An amendment was introduced to the Kenyan law in capital markets on Nov. 21 that would require those who own or deal in cryptocurrencies to provide the country’s Capital Markets Authority with information on their activities for tax purposes, local media report. This is the first time Kenya has extended financial regulation to cryptocurrency.
Under the Capital Markets (Amendment) Bill, Kenyans would pay capital gains taxes to the Kenyan Revenue Authority when they sell or use digital currencies. Cryptocurrency held for less than a year would be subject to income tax, while after that capital gains tax would apply. Kenya has an income tax that ranges from 10% to 30%. Banks already charge an excise duty of 20% on all commissions and fees on crypto trades.
Author of the bill MP Abraham Kirwa said:
“The amendment will provide for […] the definition of digital currencies, its creation through crypto mining and provide for regulations around trading of digital currencies. […] The amendment will also outline responsibilities of persons or businesses trading in digital currencies, provide for its taxation, ownership and provide for promotion of innovation in this area.”
The bill would define digital currencies as securities, provide for the licensing of individual crypto traders and create a centralized electronic register of transactions in digital currencies in the country. It would also institute consumer protection measures, such as by creating a fund “to protect investors from financial loss arising from the failure of a licenced broker or dealer” and privacy guarantees.

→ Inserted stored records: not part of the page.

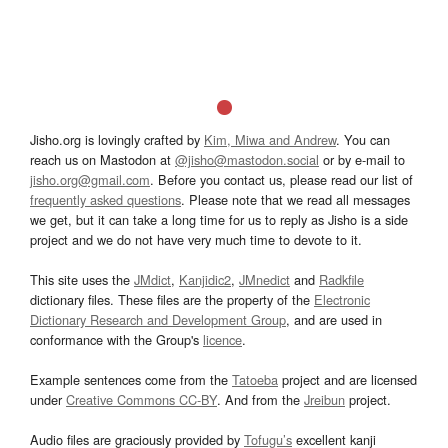
Jisho.org is lovingly crafted by
Kim, Miwa and Andrew
. You can
reach us on Mastodon at
@jisho@mastodon.social
or by e-mail to
jisho.org@gmail.com
. Before you contact us, please read our list of
frequently asked questions
. Please note that we read all messages
we get, but it can take a long time for us to reply as Jisho is a side
project and we do not have very much time to devote to it.
This site uses the
JMdict
,
Kanjidic2
,
JMnedict
and
Radkfile
dictionary files. These files are the property of the
Electronic
Dictionary Research and Development Group
, and are used in
conformance with the Group's
licence
.
Example sentences come from the
Tatoeba
project and are licensed
under
Creative Commons CC-BY
. And from the
Jreibun
project.
Audio files are graciously provided by
Tofugu’s
excellent kanji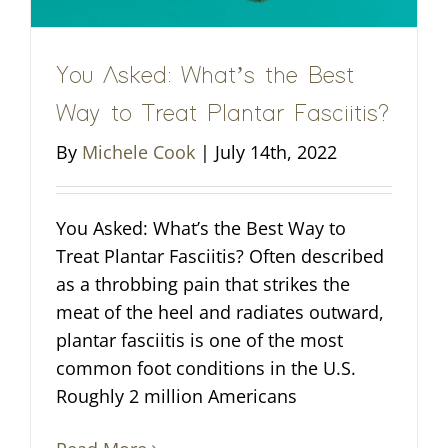
You Asked: What’s the Best
Way to Treat Plantar Fasciitis?
By
Michele Cook
|
July 14th, 2022
You Asked: What’s the Best Way to
Treat Plantar Fasciitis? Often described
as a throbbing pain that strikes the
meat of the heel and radiates outward,
plantar fasciitis is one of the most
common foot conditions in the U.S.
Roughly 2 million Americans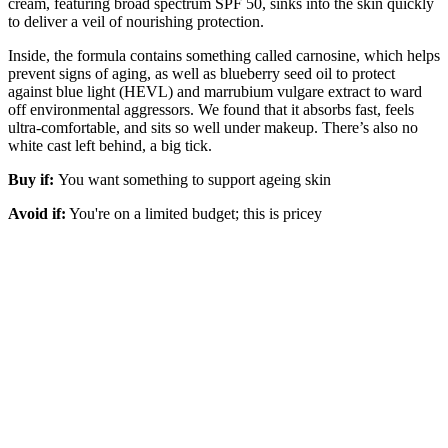
cream, featuring broad spectrum SPF 50, sinks into the skin quickly
to deliver a veil of nourishing protection.
Inside, the formula contains something called carnosine, which helps
prevent signs of aging, as well as blueberry seed oil to protect
against blue light (HEVL) and marrubium vulgare extract to ward
off environmental aggressors. We found that it absorbs fast, feels
ultra-comfortable, and sits so well under makeup. There’s also no
white cast left behind, a big tick.
Buy if:
You want something to support ageing skin
Avoid if:
You're on a limited budget; this is pricey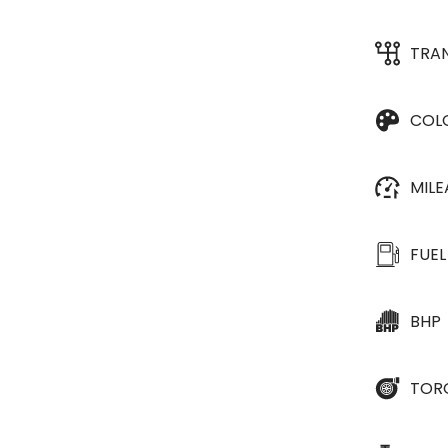
TRA
COL
MIL
FUEL
BHP
TOR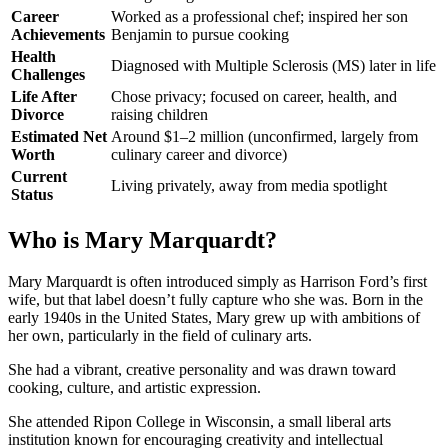
Career
Worked as a professional chef; inspired her son
Achievements
Benjamin to pursue cooking
Health
Diagnosed with Multiple Sclerosis (MS) later in life
Challenges
Life After
Chose privacy; focused on career, health, and
Divorce
raising children
Estimated Net
Around $1–2 million (unconfirmed, largely from
Worth
culinary career and divorce)
Current
Living privately, away from media spotlight
Status
Who is Mary Marquardt?
Mary Marquardt is often introduced simply as Harrison Ford’s first
wife, but that label doesn’t fully capture who she was. Born in the
early 1940s in the United States, Mary grew up with ambitions of
her own, particularly in the field of culinary arts.
She had a vibrant, creative personality and was drawn toward
cooking, culture, and artistic expression.
She attended Ripon College in Wisconsin, a small liberal arts
institution known for encouraging creativity and intellectual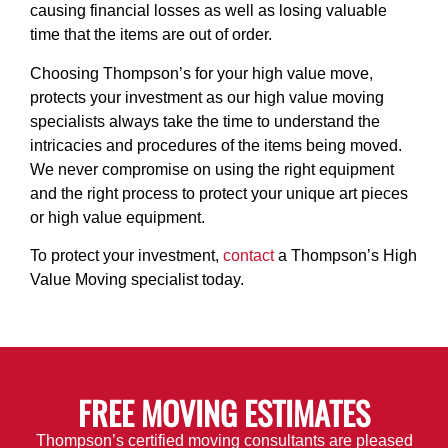
causing financial losses as well as losing valuable
time that the items are out of order.
Choosing Thompson’s for your high value move,
protects your investment as our high value moving
specialists always take the time to understand the
intricacies and procedures of the items being moved.
We never compromise on using the right equipment
and the right process to protect your unique art pieces
or high value equipment.
To protect your investment,
contact
a Thompson’s High
Value Moving specialist
today.
FREE MOVING ESTIMATES
Thompson’s certified moving consultants are pleased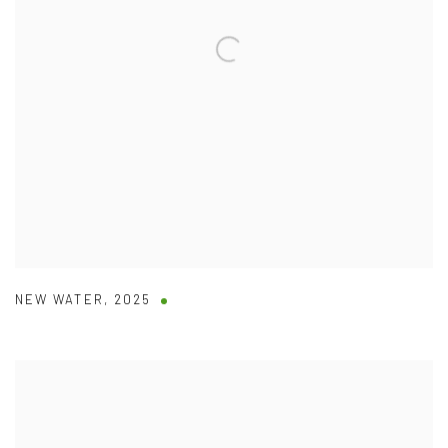
NEW WATER
,
2025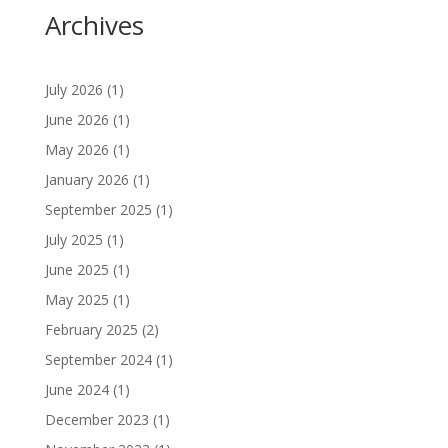
Archives
July 2026
(1)
June 2026
(1)
May 2026
(1)
January 2026
(1)
September 2025
(1)
July 2025
(1)
June 2025
(1)
May 2025
(1)
February 2025
(2)
September 2024
(1)
June 2024
(1)
December 2023
(1)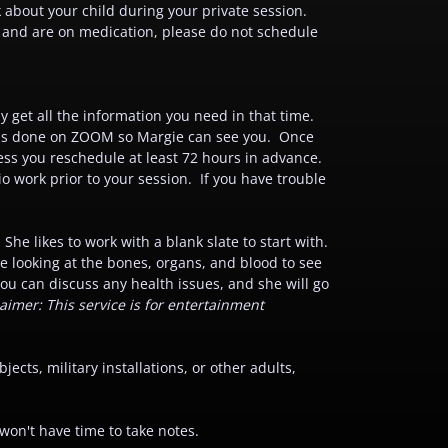
about your child during your private session.
s and are on medication, please do not schedule
ly get all the information you need in that time.
is is done on ZOOM so Margie can see you. Once
ss you reschedule at least 72 hours in advance.
o work prior to your session. If you have trouble
he likes to work with a blank slate to start with.
de looking at the bones, organs, and blood to see
you can discuss any health issues, and she will go
aimer: This service is for entertainment
ects, military installations, or other adults,
on't have time to take notes.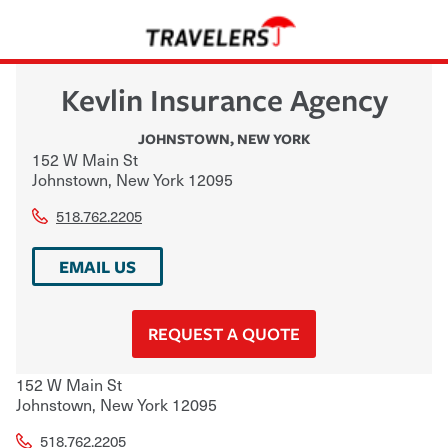
Kevlin Insurance Agency
JOHNSTOWN
,
NEW YORK
152 W Main St
Johnstown
,
New York
12095
518.762.2205
EMAIL US
REQUEST A QUOTE
152 W Main St
Johnstown
,
New York
12095
518.762.2205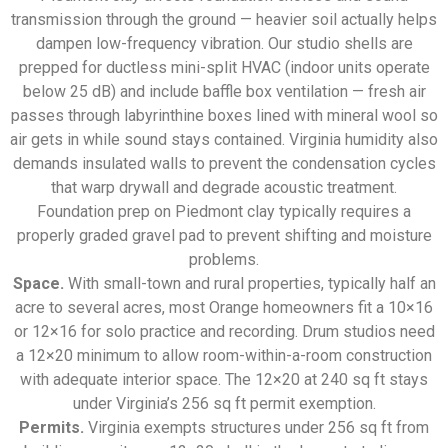
transmission through the ground — heavier soil actually helps
dampen low-frequency vibration. Our studio shells are
prepped for ductless mini-split HVAC (indoor units operate
below 25 dB) and include baffle box ventilation — fresh air
passes through labyrinthine boxes lined with mineral wool so
air gets in while sound stays contained. Virginia humidity also
demands insulated walls to prevent the condensation cycles
that warp drywall and degrade acoustic treatment.
Foundation prep on Piedmont clay typically requires a
properly graded gravel pad to prevent shifting and moisture
problems.
Space.
With small-town and rural properties, typically half an
acre to several acres, most Orange homeowners fit a 10×16
or 12×16 for solo practice and recording. Drum studios need
a 12×20 minimum to allow room-within-a-room construction
with adequate interior space. The 12×20 at 240 sq ft stays
under Virginia’s 256 sq ft permit exemption.
Permits.
Virginia exempts structures under 256 sq ft from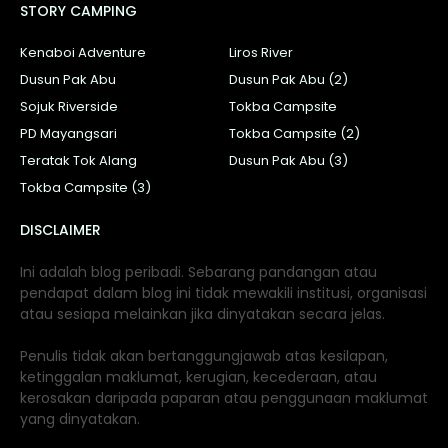
STORY CAMPING
Kenaboi Adventure
Liros River
Dusun Pak Abu
Dusun Pak Abu (2)
Sojuk Riverside
Tokba Campsite
PD Mayangsari
Tokba Campsite (2)
Teratak Tok Alang
Dusun Pak Abu (3)
Tokba Campsite (3)
DISCLAIMER
Ini adalah blog peribadi. Sebarang pandangan atau
pendapat dalam blog ini tidak mewakili institusi, organisasi
atau sesiapa melainkan jika dinyatakan secara jelas.
Penulis tidak akan bertanggungjawab atas kesilapan,
ketinggalan maklumat, kerugian, kecederaan, atau
kerosakan daripada paparan atau penggunaan maklumat
yang dinyatakan.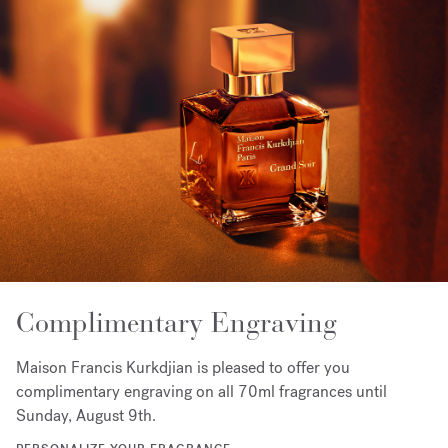
Complimentary Engraving
Maison Francis Kurkdjian is pleased to offer you
complimentary engraving on all 70ml fragrances until
Sunday, August 9th.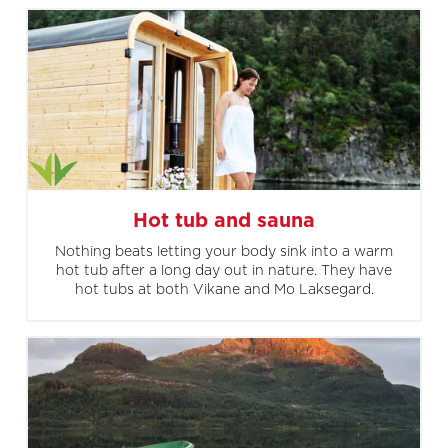
Hot tub and sauna
Nothing beats letting your body sink into a warm
hot tub after a long day out in nature. They have
hot tubs at both Vikane and Mo Laksegard.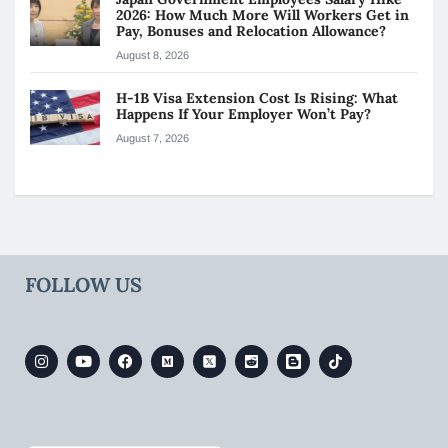
2026: How Much More Will Workers Get in
Pay, Bonuses and Relocation Allowance?
August 8, 2026
H-1B Visa Extension Cost Is Rising: What
Happens If Your Employer Won’t Pay?
August 7, 2026
FOLLOW US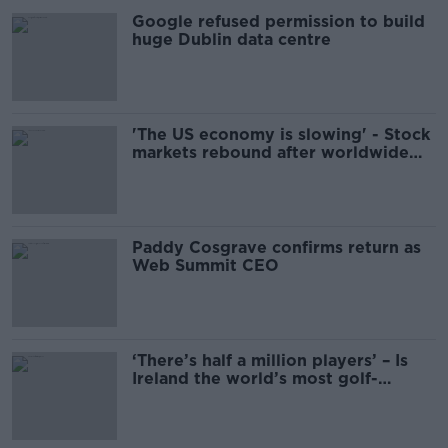
Google refused permission to build
huge Dublin data centre
'The US economy is slowing' - Stock
markets rebound after worldwide
plunge
Paddy Cosgrave confirms return as
Web Summit CEO
‘There’s half a million players’ – Is
Ireland the world’s most golf-
obsessed nation?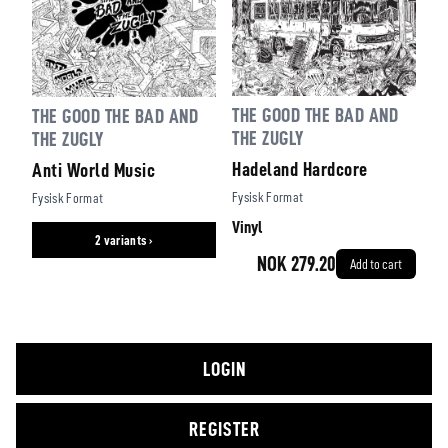
THE GOOD THE BAD AND
THE GOOD THE BAD AND
THE ZUGLY
THE ZUGLY
Hadeland Hardcore
Anti World Music
Fysisk Format
Fysisk Format
Vinyl
2 variants ›
NOK 279.20
Add to cart
LOGIN
REGISTER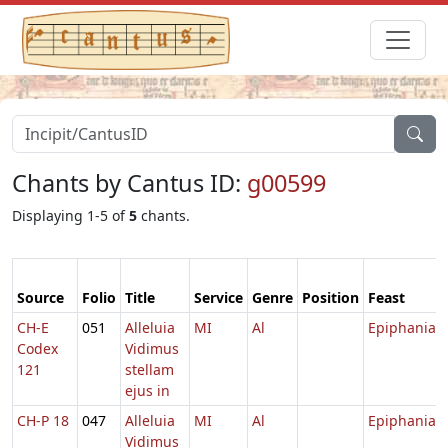
Chants by Cantus ID:
g00599
Displaying 1-5 of
5
chants.
Source
Folio
Title
Service
Genre
Position
Feast
CH-E
051
Alleluia
MI
Al
Epiphania
Codex
Vidimus
121
stellam
ejus in
CH-P 18
047
Alleluia
MI
Al
Epiphania
Vidimus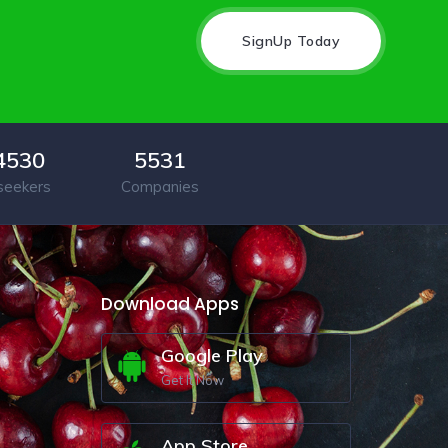
SignUp Today
4530
5531
seekers
Companies
Download Apps
Google Play
Get It Now
App Store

Related: From smart insurance to on-chain document verification: Here’s how Near aims to improve Kenya
A Chainalysis survey released in September ranked Kenya 19th worldwide in cryptocurrency adoption and fifth in peer-to-peer trading. The proposed amendment comes simultaneously with a call by Kenyan President William Ruto to double the country’s tax base. The country has about 4 million cryptocurrency users. At about 8.5% of the population, that gives Kenya the world’s fifth highest rate of ownership.